Le Cannet : deux policiers blessés lors d’un refus d’obtempérer, enquête ouverte pour tentative d’homicide
Le 27 juin, une conductrice a refusé un contrôle de la BAC au Cannet, percutant deux agents. Un policier a tiré, la suspecte a été interpellée à l’hôpital de Grasse.
Une conductrice a refusé d'obtempérer lors d'un contrôle de police au Cannet le 27 juin, blessant deux policiers de la BAC. L'un d'eux a fait usage de son arme, atteignant la fuyarde à la jambe. Le parquet de Grasse a ouvert une enquête pour tentative d'homicide.
L’essentiel
- Fait 1 : Le 27 juin 2026 vers 19h, une conductrice refuse un contrôle de la BAC boulevard Sadi-Carnot au Cannet.
- Fait 2 : Elle effectue une marche arrière violente, percutant deux policiers dont un motard projeté au sol.
- Fait 3 : Un policier tire deux coups de feu, blessant la conductrice à la jambe pour stopper le véhicule.
- Fait 4 : Le parquet de Grasse ouvre une enquête pour tentative d’homicide sur personne dépositaire de l’autorité publique et refus d’obtempérer aggravé.

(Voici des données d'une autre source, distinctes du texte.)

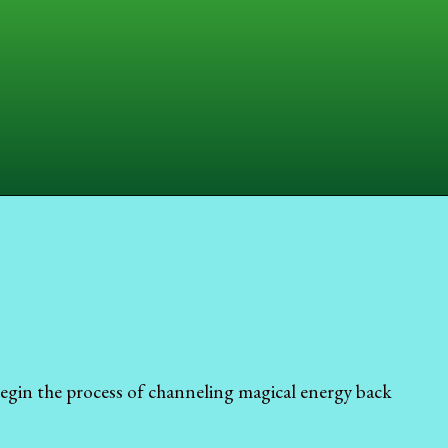
egin the process of channeling magical energy back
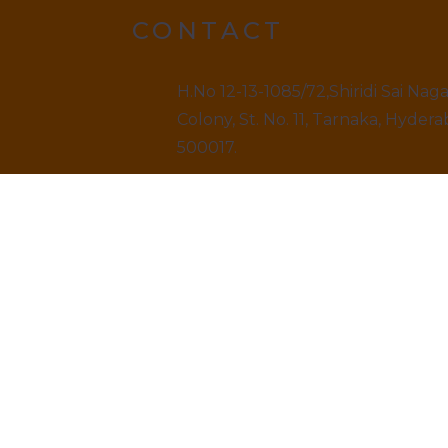
CONTACT
H.No 12-13-1085/72,Shiridi Sai Nag
Colony, St. No. 11, Tarnaka, Hydera
500017.
9499520909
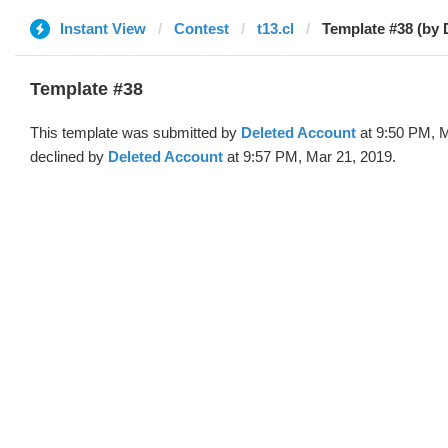
Instant View
Contest
t13.cl
Template #38 (by 
Template #38
This template was submitted by
Deleted Account
at 9:50 PM, M
declined by
Deleted Account
at 9:57 PM, Mar 21, 2019.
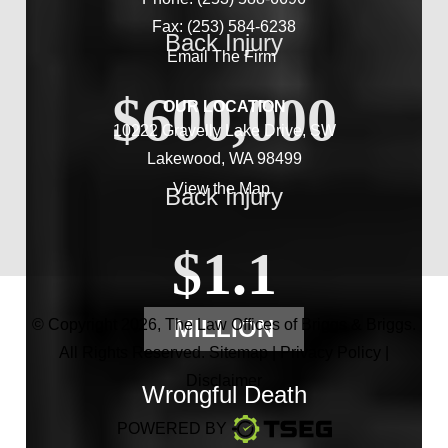
Fax: (253) 584-6238
Back Injury
Email The Firm
$600,000
OUR LOCATION
10222 Gravelly Lake Drive, SW
Lakewood, WA 98499
View the Map
Back Injury
$1.1
MILLION
© Copyright 2026,
The Law Offices of Briggs & Briggs
.
All Rights Reserved.
Sitemap
|
Privacy Policy
|
Disclaimer
Wrongful Death
POWERED BY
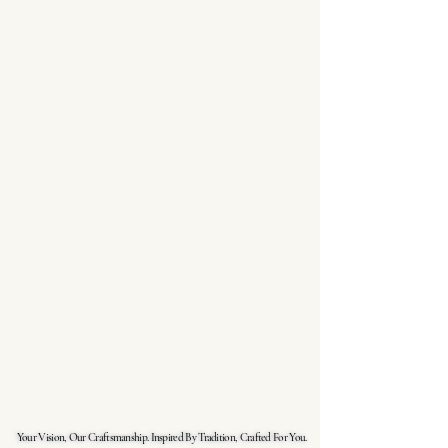
Your Vision, Our Craftsmanship. Inspired By Tradition, Crafted For You.
Your Vision, Our Craftsmanship. Inspired By Tradition, Crafted For You.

Un contrôle qui tourne à la course-poursuite
Le samedi 27 juin 2026, peu après 19 heures, une patrouille de la brigade anticriminalité (BAC) du Cannet repère une Renault Clio suspecte boulevard Sadi-Carnot. Les policiers tentent de procéder à un contrôle lié à un « probable trafic de stupéfiants », rapportent Nice-Matin et France 3.
La conducteur refuse d’obtempérer. Selon les premiers éléments de l’enquête, elle effectue alors une violente marche arrière. Le geste percuté un motard de la BAC, qui est projeté au sol. Un second agent, qui se tenait à proximité, est blessé au pied. Les deux fonctionnaires sont rapidement pris en charge par les secours. Leurs jours ne sont pas en danger, selon les sources policières.
Un tir à deux reprises
Face au danger immédiat pour ses collègues et pour les passants, un policier fait usage de son arme de service. Il tire à deux reprises en direction du véhicule en fuite, indiquent Actu17 et France 3. L’un des projectiles atteint la conductrice à la jambe.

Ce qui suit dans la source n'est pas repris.